UPDATED 21:06 EST / MARCH 01 2020

SECURITY

Railroad firm Railworks hit by ransomware and employee data stolen

Railroad construction and maintenance firm Railworks Corp. has disclosed a ransomware attack that may have also resulted in the breach of personally identifiable information.

The attack took place on Jan. 27 and email notifications were sent to those affected by the attack between Jan. 30 and Feb. 7. Data potentially stolen in the attack included names, addresses, driver license numbers, government-issued IDs, Social Security numbers, dates of birth and other employee information. Those affected were employees, family members and independent contractors.

Details of how the attack took place are somewhat vague. Railworks said it involved a “sophisticated cyberattack in which an unauthorized third party encrypted its servers and systems.” No information was provided as to whether any Railwork projects or services were shut down or otherwise affected by the attack.

The company is offering those affected free credit monitoring services for 12 months, though it noted that it has no evidence thus far that the information that was stolen had been misused.

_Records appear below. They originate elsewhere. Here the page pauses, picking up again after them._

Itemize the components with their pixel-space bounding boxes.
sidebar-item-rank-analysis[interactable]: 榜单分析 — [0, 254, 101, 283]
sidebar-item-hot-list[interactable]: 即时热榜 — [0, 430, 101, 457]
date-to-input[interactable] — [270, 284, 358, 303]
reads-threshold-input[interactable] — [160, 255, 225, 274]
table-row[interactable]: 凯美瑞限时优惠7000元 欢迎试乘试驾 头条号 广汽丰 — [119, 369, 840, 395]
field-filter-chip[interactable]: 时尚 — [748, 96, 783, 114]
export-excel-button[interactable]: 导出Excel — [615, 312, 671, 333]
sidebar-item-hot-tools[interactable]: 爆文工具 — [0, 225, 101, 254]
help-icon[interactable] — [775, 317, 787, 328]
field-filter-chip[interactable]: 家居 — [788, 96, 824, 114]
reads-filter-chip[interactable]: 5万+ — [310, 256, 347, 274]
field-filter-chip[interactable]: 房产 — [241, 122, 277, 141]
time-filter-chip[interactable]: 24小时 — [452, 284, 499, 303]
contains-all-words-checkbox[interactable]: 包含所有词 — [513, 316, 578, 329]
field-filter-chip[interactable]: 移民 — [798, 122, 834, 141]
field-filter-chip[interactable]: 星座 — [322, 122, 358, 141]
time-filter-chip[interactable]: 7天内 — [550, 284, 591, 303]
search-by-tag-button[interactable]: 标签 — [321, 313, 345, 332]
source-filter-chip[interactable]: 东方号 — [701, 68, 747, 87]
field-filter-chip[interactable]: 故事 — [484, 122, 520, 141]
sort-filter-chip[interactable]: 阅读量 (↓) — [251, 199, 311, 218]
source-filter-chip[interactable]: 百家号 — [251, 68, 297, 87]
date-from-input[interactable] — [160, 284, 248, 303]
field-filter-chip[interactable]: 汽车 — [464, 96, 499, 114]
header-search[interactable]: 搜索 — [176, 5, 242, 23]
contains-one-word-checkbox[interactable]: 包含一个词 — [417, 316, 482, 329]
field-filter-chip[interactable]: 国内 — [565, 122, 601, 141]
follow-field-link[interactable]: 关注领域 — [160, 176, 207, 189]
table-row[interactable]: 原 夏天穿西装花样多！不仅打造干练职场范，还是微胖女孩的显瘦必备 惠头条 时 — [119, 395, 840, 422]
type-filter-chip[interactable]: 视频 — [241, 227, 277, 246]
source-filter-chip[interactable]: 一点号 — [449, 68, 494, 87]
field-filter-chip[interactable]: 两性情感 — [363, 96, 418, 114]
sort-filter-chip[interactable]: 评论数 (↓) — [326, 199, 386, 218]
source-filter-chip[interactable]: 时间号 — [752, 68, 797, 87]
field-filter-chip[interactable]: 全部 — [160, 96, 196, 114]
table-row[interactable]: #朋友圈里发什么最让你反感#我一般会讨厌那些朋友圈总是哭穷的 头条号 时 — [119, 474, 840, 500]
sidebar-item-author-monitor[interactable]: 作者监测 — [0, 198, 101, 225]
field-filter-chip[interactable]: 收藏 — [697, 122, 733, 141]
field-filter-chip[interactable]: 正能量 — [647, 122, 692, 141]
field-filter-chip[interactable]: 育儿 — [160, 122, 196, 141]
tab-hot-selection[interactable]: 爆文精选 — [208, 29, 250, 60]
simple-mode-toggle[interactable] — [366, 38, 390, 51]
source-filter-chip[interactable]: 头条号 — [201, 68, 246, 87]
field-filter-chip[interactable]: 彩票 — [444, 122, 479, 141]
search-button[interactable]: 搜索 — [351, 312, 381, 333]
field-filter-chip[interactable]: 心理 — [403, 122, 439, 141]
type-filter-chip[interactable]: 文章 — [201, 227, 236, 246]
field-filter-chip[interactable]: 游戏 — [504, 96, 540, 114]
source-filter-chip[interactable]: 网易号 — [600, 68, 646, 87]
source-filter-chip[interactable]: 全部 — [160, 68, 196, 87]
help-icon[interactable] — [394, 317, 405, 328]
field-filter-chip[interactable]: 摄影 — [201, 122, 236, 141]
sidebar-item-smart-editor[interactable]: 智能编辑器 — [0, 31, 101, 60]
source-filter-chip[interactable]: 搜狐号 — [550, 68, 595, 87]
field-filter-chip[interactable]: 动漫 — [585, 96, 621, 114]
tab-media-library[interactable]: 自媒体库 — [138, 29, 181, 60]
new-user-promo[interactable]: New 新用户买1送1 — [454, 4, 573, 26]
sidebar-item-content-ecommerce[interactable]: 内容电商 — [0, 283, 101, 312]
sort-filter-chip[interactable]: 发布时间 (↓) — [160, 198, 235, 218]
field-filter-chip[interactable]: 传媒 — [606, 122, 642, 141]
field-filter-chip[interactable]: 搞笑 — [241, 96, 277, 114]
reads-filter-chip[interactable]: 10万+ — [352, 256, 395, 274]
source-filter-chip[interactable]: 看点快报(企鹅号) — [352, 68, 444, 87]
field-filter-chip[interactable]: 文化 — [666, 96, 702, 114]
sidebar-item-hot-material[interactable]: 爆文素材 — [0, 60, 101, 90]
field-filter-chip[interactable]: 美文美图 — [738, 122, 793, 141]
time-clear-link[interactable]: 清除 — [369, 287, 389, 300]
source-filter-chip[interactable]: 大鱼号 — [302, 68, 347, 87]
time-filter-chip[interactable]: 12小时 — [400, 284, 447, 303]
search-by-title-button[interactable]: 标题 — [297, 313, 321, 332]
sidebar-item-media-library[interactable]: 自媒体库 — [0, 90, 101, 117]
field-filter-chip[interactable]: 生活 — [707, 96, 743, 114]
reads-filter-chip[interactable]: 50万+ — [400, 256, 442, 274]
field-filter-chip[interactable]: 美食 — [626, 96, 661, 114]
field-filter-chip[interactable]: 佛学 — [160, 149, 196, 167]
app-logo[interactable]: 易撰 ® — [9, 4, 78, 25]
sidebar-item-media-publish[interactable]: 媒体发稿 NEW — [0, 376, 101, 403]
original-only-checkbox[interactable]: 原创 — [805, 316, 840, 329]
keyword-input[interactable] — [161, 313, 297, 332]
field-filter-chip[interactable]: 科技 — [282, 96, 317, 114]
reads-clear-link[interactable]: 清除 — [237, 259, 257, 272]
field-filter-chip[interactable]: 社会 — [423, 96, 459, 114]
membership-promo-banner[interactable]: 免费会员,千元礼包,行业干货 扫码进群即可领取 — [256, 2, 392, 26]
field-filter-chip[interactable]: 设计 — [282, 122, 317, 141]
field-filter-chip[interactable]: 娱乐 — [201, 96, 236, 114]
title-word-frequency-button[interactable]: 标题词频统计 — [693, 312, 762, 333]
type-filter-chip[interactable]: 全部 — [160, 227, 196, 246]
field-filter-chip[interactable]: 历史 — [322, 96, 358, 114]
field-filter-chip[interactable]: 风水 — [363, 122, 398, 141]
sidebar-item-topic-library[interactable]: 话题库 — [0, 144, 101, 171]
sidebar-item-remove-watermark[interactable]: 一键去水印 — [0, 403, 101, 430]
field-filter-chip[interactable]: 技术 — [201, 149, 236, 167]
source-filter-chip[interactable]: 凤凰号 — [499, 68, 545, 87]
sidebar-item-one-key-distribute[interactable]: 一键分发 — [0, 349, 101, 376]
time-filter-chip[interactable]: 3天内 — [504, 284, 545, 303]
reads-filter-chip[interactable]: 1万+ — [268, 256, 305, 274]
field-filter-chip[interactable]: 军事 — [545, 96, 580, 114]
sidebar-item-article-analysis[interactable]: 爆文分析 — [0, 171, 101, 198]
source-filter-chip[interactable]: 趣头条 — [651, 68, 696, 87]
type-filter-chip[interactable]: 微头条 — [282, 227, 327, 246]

Railworks has 3,500 employees in 45 states across the U.S. and Canada and currently manages contracts worth $3 billion. Notable projects managed by the company included the New Orleans’ new streetcar line, the JFK Airport AirTrain upgrade and various other projects in New York. Potentially the number of people affected by the data breach, including contractors could be in the tens of thousands.

James McQuiggan, security awareness advocate at security awareness training firm KnowBe4 Inc., told SiliconANGLE that organizations take a high risk when they don’t implement proper security measures to protect their intellectual property, personal information or other sensitive information.

“In similar cases organizations provide free credit monitoring, which in turn requires the folks to provide the same sensitive information that was taken to a third party that will monitor their identity and social security numbers for only one year,” he said. “The money that organizations spend on monitoring services post-breach would have been better spent on educating and training their employees on social engineering scams or the folks responsible for securing infrastructure, applications or data.”